To: David Korn <yyy@xxxxxxxxxxxxxxxx>
Subject: Re: Re: set -e and SIGCHLD
From: Marc Aurele La France <yyy@xxxxxxxxxxx>
Date: Tue, 13 Mar 2001 10:13:20 -0700 (MST)
Cc: yyyyyyyyyyyyyy@xxxxxxxxxxxxx
On Tue, 13 Mar 2001, David Korn wrote:

> Maybe a bit of history will help resolve the SIGCHLD problem.

> System V Release 2 had a signal named SIGCLD and BSD 4.1 has
> a signal named SIGCHLD which were both referred to as
> sig child.

> Both of these were added to earlier version of UNIX so both
> were added in a way that would not affect existing
> programs by default.  Thus, their default behavior was
> to behave is if the signal were ignored.  Thus, no blocking
> call would be generated by either of these signals.

> The SIGCHLD or SIGCLD were used for implementing job control.
> Since I had implemented job control for both BSD and System V,
> I pointed out to the standards group that except for SIG_DFL,
> these signals had different semantics.

> If a signal handler was set for SIGCLD, then a signal would
> be generated if there were any unreaped child processes.
> When the signal handler was caught in System V, it was reset
> by default to SIG_DFL.  However, if a process did not
> reap a child and instead reestablished the signal handler,
> it would go into an infinite loop since the signal would
> be generated again.  The SIGCLD SIG_IGN behavior was that
> the system reaped the child when it completed so
> that the application didn't have to deal with it.
> However, I believe that a process blocked in wait() would
> be awakened, but I am not certain of this.

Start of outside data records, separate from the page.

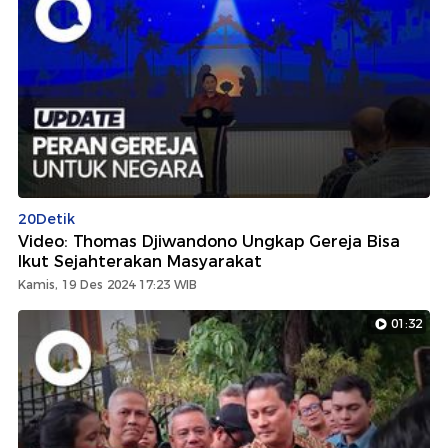
20Detik
Video: Thomas Djiwandono Ungkap Gereja Bisa
Ikut Sejahterakan Masyarakat
Kamis, 19 Des 2024 17:23 WIB
01:32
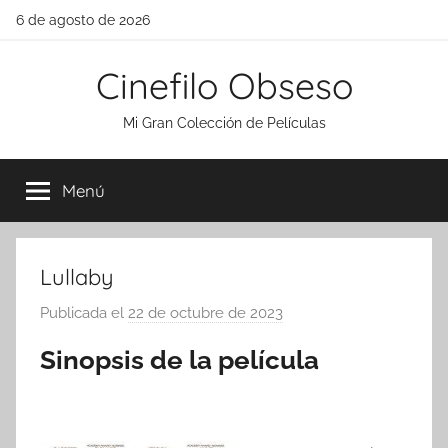
Saltar
6 de agosto de 2026
al
contenido
Cinefilo Obseso
Mi Gran Colección de Películas
Menú
Lullaby
Publicada el
22 de octubre de 2023
p
o
Sinopsis de la película
r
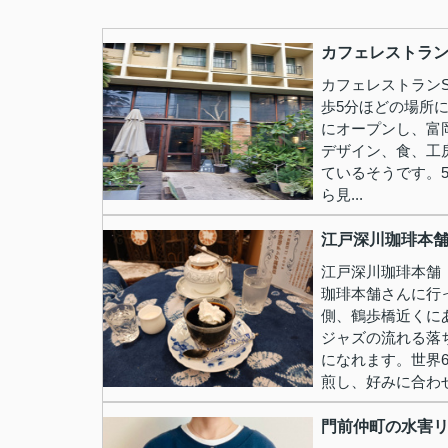
カフェレストラン
カフェレストランS
歩5分ほどの場所
にオープンし、富
デザイン、食、工
ているそうです。
ら見...
江戸深川珈琲本
江戸深川珈琲本舗
珈琲本舗さんに行
側、鶴歩橋近くに
ジャズの流れる落
になれます。世界
煎し、好みに合わせ.
門前仲町の水害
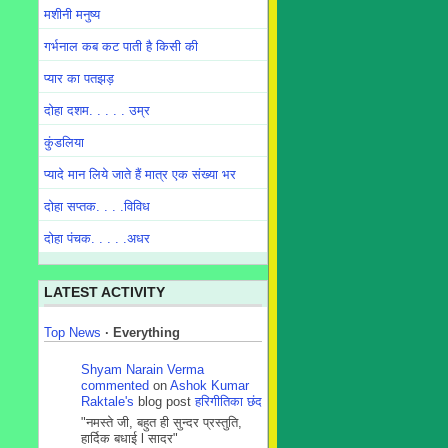
मशीनी मनुष्य
गर्भनाल कब कट पाती है किसी की
प्यार का पतझड़
दोहा दशम. . . . . उम्र
कुंडलिया
प्यादे मान लिये जाते हैं मात्र एक संख्या भर
दोहा सप्तक. . . .विविध
दोहा पंचक. . . . .अधर
LATEST ACTIVITY
Top News
·
Everything
Shyam Narain Verma
commented
on
Ashok Kumar
Raktale's
blog post
हरिगीतिका छंद
"नमस्ते जी, बहुत ही सुन्दर प्रस्तुति,
हार्दिक बधाई l सादर"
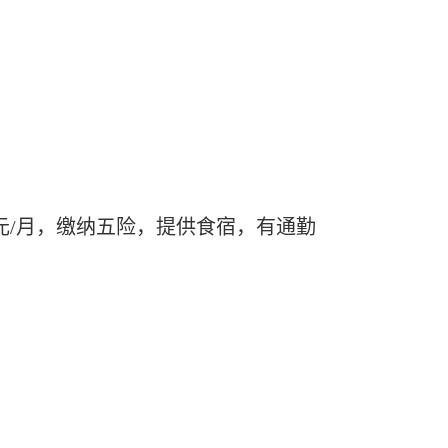
00元/月，缴纳五险，提供食宿，有通勤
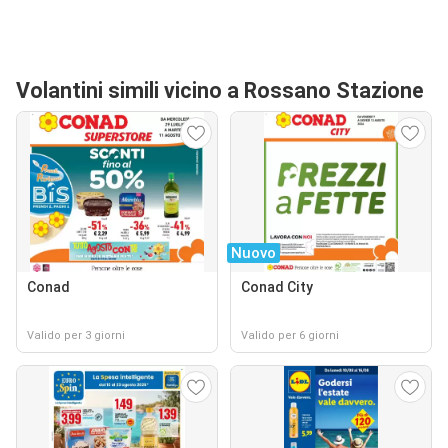
Volantini simili vicino a Rossano Stazione
Nuovo
Conad
Conad City
Valido per 3 giorni
Valido per 6 giorni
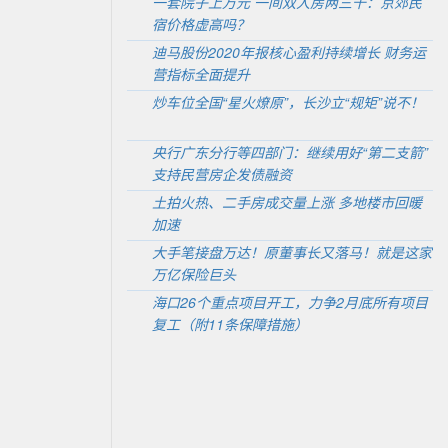
一套院子上万元 一间双人房两三千：京郊民
宿价格虚高吗？
迪马股份2020年报核心盈利持续增长 财务运
营指标全面提升
炒车位全国“星火燎原”，长沙立“规矩”说不！
央行广东分行等四部门：继续用好“第二支箭”
支持民营房企发债融资
土拍火热、二手房成交量上涨 多地楼市回暖
加速
大手笔接盘万达！原董事长又落马！就是这家
万亿保险巨头
海口26个重点项目开工，力争2月底所有项目
复工（附11条保障措施）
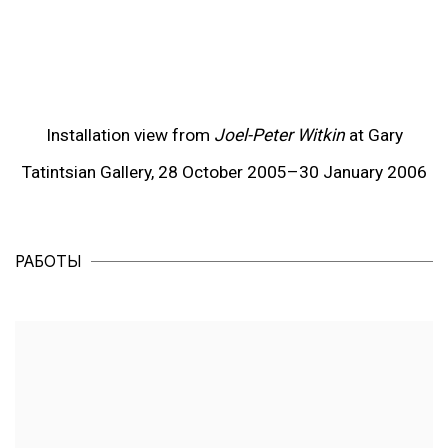
pup).
(View more details about this item in a popup).
(Vi
Installation view from
Joel-Peter Witkin
at Gary
Tatintsian Gallery, 28 October 2005–30 January 2006
РАБОТЫ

> The SIGHCLD signal on the other hand was generated when
> a child completed if a signal handler was set at that time.
> No signal would be generated if a signal handler was
> established while there was waiting children.
> The SIGCHLD signal was also generated when a child process stopped.
> I believe that BSD treated SIGHCLD SIG_IGN the same way
> that it treated SIGHCLD SIG_DFL.  

> The standard adopted the BSD SIGHCLD signal semantics with the
> following changes:

> 1.    The SA_NOCLDSTOP flag was added so that programs that
>       did not expect a signal on stop would not be affected.
> 2.    The behavior of SIGCHLD was made unspecified when SIG_IGN
>       is specified.

> The problem that is being presented is the case in which
> a process has SIGCHLD set to SIG_IGN and then execs a new
> process.  A conforming application would not set  SIGCHLD to SIG_IGN
> since the standard leaves this behavior unspecified.  An application
> that does set SIGCHLD to SIG_IGN  should set it back to SIG_DFL
> before the call to exec.

> The standard clearly states that signals set to SIG_IGN by
> the calling process image shall be set to be ignored by
> the new process image.  However, the fact that the behavior is
> unspecified, allows an implementation to treat this
> is if SIG_DFL were set and not automatically reap children,
> even if setting to SIG_IGN by the process itself would reap children.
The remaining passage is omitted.